Which of the lines in the data below contain the string "Kozingo"? Copy each of them.

>>

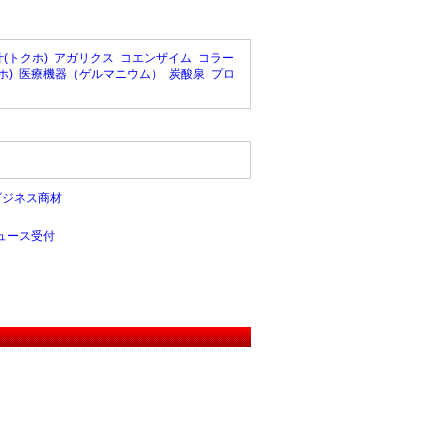
(トクホ)
アガリクス
コエンザイム
コラー
ホ)
医療機器（ゲルマニウム）
炭酸泉
プロ
ビジネス商材
ュース受付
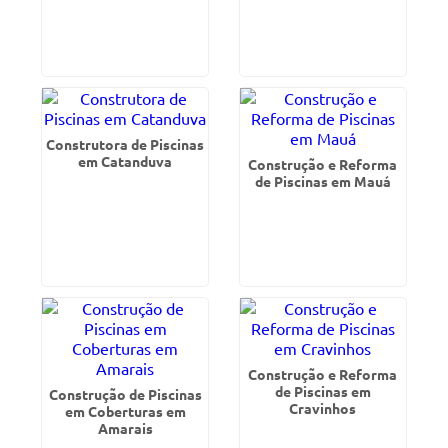
Construtora de Piscinas
em Catanduva
Construção e Reforma
de Piscinas em Mauá
Construção e Reforma
de Piscinas em
Construção de Piscinas
Cravinhos
em Coberturas em
Amarais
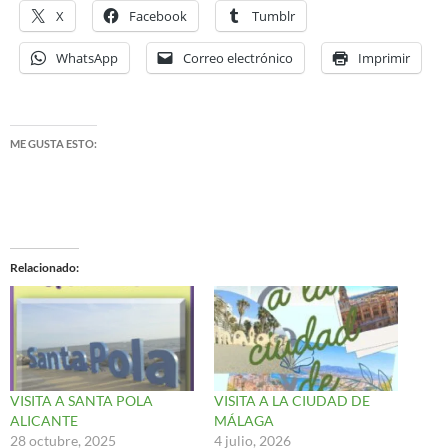
X
Facebook
Tumblr
WhatsApp
Correo electrónico
Imprimir
ME GUSTA ESTO:
Relacionado
VISITA A SANTA POLA
VISITA A LA CIUDAD DE
ALICANTE
MÁLAGA
28 octubre, 2025
4 julio, 2026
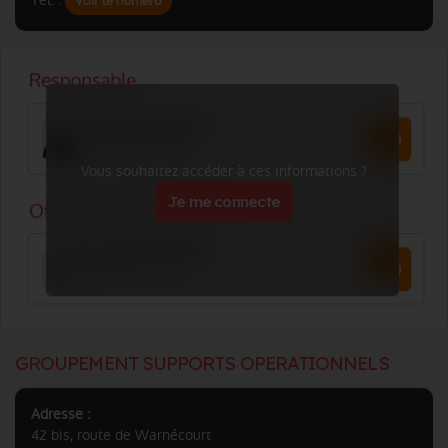
Tél. :
Voir le numéro
Vous souhaitez accéder à ces informations ?
Je me connecte
GROUPEMENT SUPPORTS OPERATIONNELS
Adresse :
42 bis, route de Warnécourt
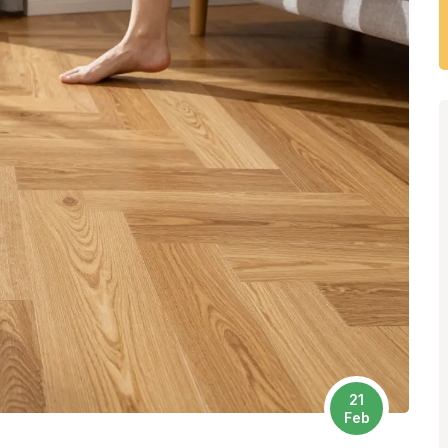
21
Feb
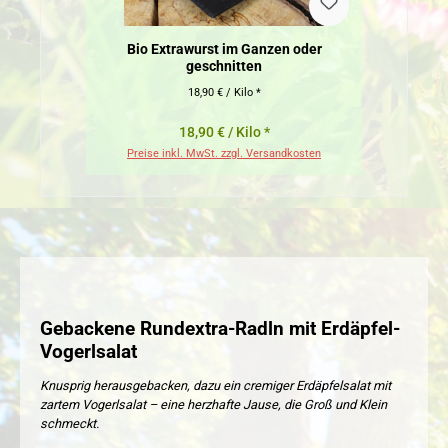
Bio Extrawurst im Ganzen oder
Bio Fr
geschnitten
18,90 € / Kilo *
18,90 € / Kilo *
Preise inkl. MwSt. zzgl. Versandkosten
Pr
Gebackene Rundextra-Radln mit Erdäpfel-
Vogerlsalat
Knusprig herausgebacken, dazu ein cremiger Erdäpfelsalat mit
zartem Vogerlsalat – eine herzhafte Jause, die Groß und Klein
schmeckt.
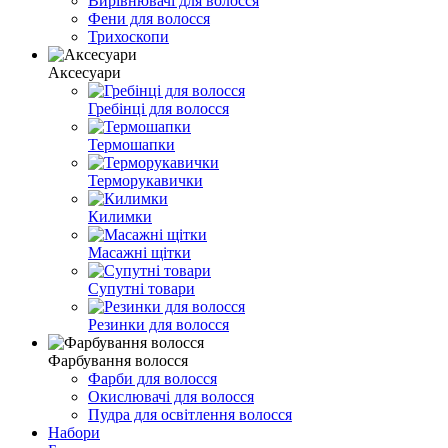
Вирівнювачі для волосся
Фени для волосся
Трихоскопи
Аксесуари
Гребінці для волосся
Термошапки
Терморукавички
Килимки
Масажні щітки
Супутні товари
Резинки для волосся
Фарбування волосся
Фарби для волосся
Окислювачі для волосся
Пудра для освітлення волосся
Набори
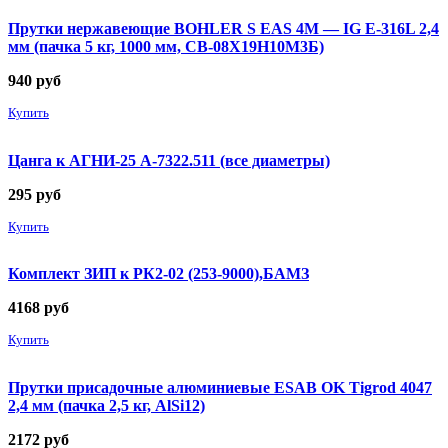
Прутки нержавеющие BOHLER S EAS 4M — IG E-316L 2,4
мм (пачка 5 кг, 1000 мм, СВ-08Х19Н10М3Б)
940
руб
Купить
Цанга к АГНИ-25 А-7322.511 (все диаметры)
295
руб
Купить
Комплект ЗИП к РК2-02 (253-9000),БАМЗ
4168
руб
Купить
Прутки присадочные алюминиевые ESAB OK Tigrod 4047
2,4 мм (пачка 2,5 кг, AlSi12)
2172
руб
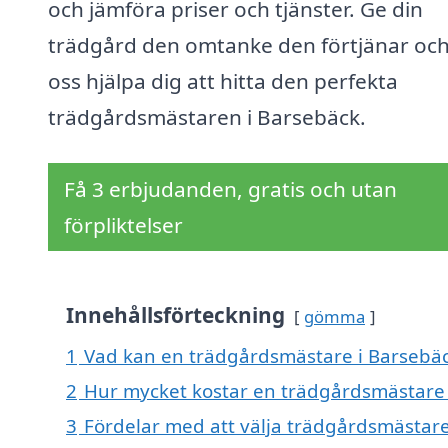
och jämföra priser och tjänster. Ge din
trädgård den omtanke den förtjänar och
oss hjälpa dig att hitta den perfekta
trädgårdsmästaren i Barsebäck.
Få 3 erbjudanden, gratis och utan
förpliktelser
Innehållsförteckning
gömma
1
Vad kan en trädgårdsmästare i Barsebäck
2
Hur mycket kostar en trädgårdsmästare 
3
Fördelar med att välja trädgårdsmästare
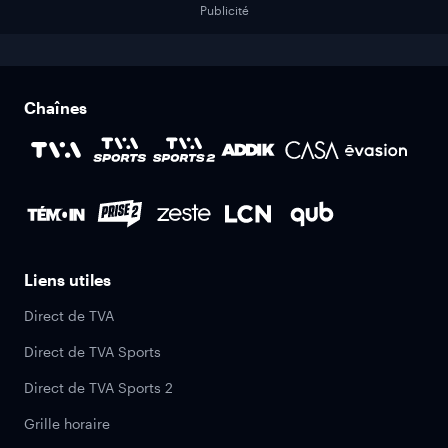
Publicité
Chaînes
Liens utiles
Direct de TVA
Direct de TVA Sports
Direct de TVA Sports 2
Grille horaire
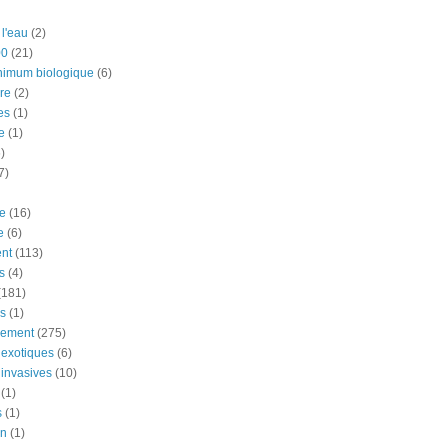
 l'eau
(2)
00
(21)
nimum biologique
(6)
re
(2)
es
(1)
e
(1)
)
7)
e
(16)
e
(6)
nt
(113)
s
(4)
(181)
ns
(1)
nement
(275)
exotiques
(6)
invasives
(10)
(1)
s
(1)
on
(1)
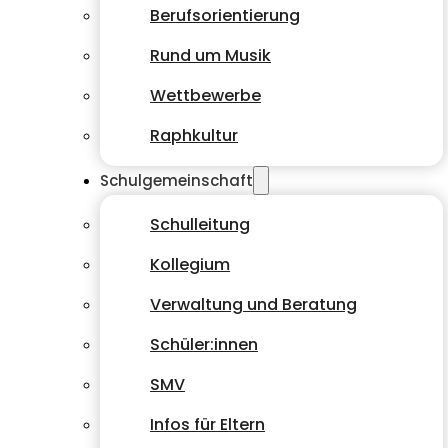
Berufsorientierung
Rund um Musik
Wettbewerbe
Raphkultur
Schulgemeinschaft
Schulleitung
Kollegium
Verwaltung und Beratung
Schüler:innen
SMV
Infos für Eltern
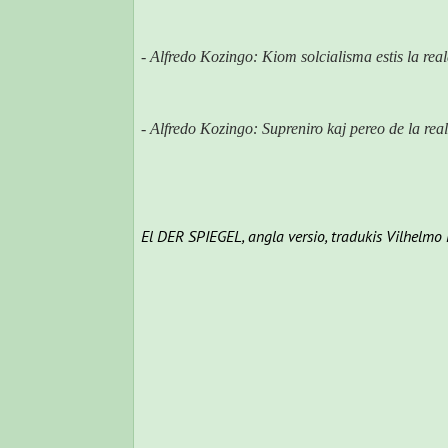
-
Alfredo Kozingo: Kiom solcialisma estis la rea
- Alfredo Kozingo: Supreniro kaj pereo de la rea
El DER SPIEGEL, angla versio, tradukis Vilhelm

<<

> **Solution for this problem**:
Alfredo Kozingo: Kiom solcialisma estis la rea
- Alfredo Kozingo: Supreniro kaj pereo de la rea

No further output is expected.